## PROBLEM TO WORK ON
Examine the records below. Report how many of their lines contain the word "jako", with no other content.

## TASK INPUTS
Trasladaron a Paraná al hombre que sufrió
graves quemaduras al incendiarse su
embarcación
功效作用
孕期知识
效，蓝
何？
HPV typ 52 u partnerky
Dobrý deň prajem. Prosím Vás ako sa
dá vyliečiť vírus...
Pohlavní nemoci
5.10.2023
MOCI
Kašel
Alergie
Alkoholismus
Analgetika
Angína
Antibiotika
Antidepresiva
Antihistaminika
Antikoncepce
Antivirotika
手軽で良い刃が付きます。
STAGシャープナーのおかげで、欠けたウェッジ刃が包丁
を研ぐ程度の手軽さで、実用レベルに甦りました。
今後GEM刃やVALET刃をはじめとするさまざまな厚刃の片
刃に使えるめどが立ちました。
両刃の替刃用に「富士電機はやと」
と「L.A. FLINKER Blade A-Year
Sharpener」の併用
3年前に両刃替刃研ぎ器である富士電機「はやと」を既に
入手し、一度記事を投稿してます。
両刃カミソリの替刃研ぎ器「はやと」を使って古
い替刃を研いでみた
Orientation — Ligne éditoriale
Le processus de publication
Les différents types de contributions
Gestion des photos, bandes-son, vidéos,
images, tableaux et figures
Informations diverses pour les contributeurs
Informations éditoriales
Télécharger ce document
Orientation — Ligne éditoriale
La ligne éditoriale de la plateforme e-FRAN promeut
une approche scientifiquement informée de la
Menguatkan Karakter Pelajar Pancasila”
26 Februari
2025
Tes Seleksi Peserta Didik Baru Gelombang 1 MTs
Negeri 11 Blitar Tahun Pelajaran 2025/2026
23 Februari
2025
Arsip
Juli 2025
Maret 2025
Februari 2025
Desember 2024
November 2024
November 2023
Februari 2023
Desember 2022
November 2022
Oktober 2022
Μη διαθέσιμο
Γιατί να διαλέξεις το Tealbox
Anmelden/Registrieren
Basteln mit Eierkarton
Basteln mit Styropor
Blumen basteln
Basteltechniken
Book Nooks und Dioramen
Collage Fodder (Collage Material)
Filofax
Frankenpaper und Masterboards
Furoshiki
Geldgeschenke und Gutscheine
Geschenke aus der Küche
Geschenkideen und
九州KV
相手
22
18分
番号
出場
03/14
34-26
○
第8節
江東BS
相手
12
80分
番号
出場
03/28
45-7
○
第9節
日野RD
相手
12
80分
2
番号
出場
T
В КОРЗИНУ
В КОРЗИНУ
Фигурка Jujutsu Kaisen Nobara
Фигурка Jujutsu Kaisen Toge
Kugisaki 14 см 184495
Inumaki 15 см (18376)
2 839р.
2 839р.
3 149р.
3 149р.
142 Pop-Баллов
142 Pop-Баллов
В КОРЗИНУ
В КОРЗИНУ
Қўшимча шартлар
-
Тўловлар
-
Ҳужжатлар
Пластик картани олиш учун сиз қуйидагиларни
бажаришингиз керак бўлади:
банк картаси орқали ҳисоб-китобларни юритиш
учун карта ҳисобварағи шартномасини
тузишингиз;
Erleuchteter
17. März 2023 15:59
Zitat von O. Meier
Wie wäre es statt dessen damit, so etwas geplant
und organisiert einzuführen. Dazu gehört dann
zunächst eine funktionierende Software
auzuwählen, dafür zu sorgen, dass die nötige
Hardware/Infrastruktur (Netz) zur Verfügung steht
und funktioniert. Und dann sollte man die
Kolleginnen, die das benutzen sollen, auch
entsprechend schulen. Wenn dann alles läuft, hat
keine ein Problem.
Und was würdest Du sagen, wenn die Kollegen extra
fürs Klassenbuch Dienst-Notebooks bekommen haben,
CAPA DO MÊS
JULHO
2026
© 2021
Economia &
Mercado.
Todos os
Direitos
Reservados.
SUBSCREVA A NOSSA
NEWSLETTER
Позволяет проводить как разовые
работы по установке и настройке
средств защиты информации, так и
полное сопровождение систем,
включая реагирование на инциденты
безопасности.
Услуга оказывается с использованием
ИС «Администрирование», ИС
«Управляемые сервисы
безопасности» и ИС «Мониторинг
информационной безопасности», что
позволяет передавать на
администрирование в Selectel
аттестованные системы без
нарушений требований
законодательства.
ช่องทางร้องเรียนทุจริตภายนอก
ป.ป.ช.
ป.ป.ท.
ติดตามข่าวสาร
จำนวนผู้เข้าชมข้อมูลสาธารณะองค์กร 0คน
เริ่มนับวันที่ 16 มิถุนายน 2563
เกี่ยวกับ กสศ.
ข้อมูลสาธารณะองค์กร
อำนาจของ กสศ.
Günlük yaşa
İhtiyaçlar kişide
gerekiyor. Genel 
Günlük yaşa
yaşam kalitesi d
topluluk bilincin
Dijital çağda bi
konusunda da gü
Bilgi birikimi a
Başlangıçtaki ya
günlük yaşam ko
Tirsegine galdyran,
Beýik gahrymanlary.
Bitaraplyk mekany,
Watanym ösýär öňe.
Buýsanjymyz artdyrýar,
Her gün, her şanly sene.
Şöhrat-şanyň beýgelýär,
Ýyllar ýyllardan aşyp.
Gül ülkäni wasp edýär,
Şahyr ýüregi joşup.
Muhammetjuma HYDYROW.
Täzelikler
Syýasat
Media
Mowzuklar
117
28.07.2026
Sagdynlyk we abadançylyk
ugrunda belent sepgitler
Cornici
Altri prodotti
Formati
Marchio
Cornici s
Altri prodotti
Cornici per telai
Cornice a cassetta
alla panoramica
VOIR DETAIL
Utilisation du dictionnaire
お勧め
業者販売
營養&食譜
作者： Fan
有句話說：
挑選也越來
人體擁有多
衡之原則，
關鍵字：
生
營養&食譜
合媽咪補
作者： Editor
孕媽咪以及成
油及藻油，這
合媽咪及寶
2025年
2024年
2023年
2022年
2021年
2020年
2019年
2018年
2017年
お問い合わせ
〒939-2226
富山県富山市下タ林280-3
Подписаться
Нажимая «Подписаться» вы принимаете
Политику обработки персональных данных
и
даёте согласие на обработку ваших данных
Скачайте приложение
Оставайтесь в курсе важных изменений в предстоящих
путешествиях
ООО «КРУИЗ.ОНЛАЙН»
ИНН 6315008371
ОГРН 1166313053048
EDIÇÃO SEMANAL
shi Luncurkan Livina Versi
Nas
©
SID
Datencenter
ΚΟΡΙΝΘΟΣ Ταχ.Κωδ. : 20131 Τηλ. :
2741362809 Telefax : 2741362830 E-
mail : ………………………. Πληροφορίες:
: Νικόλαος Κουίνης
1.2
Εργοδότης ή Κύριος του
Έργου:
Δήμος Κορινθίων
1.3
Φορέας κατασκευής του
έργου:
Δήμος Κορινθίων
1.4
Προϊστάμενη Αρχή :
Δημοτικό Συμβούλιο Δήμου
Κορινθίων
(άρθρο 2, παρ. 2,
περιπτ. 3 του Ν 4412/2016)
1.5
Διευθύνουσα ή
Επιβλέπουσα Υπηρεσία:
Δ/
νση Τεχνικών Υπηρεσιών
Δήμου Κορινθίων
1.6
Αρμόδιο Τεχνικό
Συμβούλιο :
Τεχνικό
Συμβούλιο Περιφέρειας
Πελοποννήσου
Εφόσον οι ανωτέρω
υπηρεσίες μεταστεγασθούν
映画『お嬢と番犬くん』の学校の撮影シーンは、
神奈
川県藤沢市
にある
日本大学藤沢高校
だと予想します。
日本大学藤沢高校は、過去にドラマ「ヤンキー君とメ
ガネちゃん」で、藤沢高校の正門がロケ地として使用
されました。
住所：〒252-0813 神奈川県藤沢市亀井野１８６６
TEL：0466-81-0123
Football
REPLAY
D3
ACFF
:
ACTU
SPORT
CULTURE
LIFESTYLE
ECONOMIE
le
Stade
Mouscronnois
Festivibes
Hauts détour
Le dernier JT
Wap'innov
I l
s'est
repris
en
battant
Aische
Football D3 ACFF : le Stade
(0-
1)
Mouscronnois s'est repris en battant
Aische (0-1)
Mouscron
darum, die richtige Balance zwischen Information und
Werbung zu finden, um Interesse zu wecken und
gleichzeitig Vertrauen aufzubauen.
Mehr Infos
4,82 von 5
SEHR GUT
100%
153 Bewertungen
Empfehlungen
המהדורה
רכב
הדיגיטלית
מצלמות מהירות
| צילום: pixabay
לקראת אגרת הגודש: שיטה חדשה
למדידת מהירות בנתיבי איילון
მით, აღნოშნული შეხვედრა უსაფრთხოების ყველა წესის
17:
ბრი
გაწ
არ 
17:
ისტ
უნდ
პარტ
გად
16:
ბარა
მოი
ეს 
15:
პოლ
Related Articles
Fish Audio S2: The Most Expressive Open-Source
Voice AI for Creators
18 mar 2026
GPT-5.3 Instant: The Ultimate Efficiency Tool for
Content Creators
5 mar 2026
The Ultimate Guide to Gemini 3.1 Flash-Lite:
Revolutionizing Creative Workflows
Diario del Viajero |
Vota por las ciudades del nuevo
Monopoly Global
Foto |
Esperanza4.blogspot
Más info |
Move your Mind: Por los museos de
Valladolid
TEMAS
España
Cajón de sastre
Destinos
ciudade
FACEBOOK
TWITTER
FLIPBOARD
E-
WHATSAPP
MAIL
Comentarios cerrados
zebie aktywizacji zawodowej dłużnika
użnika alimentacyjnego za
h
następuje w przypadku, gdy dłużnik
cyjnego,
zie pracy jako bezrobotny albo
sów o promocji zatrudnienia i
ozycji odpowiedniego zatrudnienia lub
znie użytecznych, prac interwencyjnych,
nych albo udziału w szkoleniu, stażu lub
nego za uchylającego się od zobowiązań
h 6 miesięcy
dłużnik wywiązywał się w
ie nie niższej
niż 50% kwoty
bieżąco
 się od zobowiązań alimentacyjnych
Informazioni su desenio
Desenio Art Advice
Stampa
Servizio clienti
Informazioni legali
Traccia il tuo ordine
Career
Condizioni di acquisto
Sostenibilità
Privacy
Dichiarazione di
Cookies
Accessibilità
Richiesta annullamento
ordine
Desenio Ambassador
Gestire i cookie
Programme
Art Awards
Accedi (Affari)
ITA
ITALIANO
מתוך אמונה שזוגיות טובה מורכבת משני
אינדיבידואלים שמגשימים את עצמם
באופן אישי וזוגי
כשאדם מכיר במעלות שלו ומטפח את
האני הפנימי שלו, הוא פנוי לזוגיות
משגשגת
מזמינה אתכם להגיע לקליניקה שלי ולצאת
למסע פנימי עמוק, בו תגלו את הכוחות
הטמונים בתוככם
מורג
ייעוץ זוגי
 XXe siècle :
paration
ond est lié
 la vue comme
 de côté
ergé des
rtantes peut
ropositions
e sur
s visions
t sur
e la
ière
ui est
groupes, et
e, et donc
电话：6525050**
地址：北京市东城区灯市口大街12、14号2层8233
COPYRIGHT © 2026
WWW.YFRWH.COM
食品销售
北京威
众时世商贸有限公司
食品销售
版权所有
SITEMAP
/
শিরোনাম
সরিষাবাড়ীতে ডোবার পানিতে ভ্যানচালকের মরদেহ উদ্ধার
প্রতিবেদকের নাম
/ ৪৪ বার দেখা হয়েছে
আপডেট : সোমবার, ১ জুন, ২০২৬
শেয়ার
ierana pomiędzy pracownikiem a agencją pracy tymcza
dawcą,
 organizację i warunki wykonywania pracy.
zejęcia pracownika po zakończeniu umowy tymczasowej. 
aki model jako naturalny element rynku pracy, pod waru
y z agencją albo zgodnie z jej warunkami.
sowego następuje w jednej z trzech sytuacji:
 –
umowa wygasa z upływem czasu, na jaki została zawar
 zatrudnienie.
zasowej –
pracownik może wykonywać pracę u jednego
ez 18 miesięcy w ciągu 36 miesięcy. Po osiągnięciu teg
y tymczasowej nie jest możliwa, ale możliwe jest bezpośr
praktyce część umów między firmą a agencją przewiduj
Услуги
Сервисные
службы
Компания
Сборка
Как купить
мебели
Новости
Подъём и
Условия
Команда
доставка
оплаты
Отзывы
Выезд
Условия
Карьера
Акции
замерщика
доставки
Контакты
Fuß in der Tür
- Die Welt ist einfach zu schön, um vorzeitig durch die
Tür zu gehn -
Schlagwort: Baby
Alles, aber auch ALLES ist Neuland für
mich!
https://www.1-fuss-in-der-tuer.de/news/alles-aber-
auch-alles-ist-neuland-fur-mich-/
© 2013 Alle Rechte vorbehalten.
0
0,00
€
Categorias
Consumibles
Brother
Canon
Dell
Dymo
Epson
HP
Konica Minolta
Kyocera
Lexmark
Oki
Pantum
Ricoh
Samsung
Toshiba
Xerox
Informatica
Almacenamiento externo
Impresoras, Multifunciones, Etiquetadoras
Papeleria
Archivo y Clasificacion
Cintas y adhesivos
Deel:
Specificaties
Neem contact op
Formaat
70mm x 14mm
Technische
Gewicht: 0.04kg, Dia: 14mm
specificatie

## THE ANSWER
2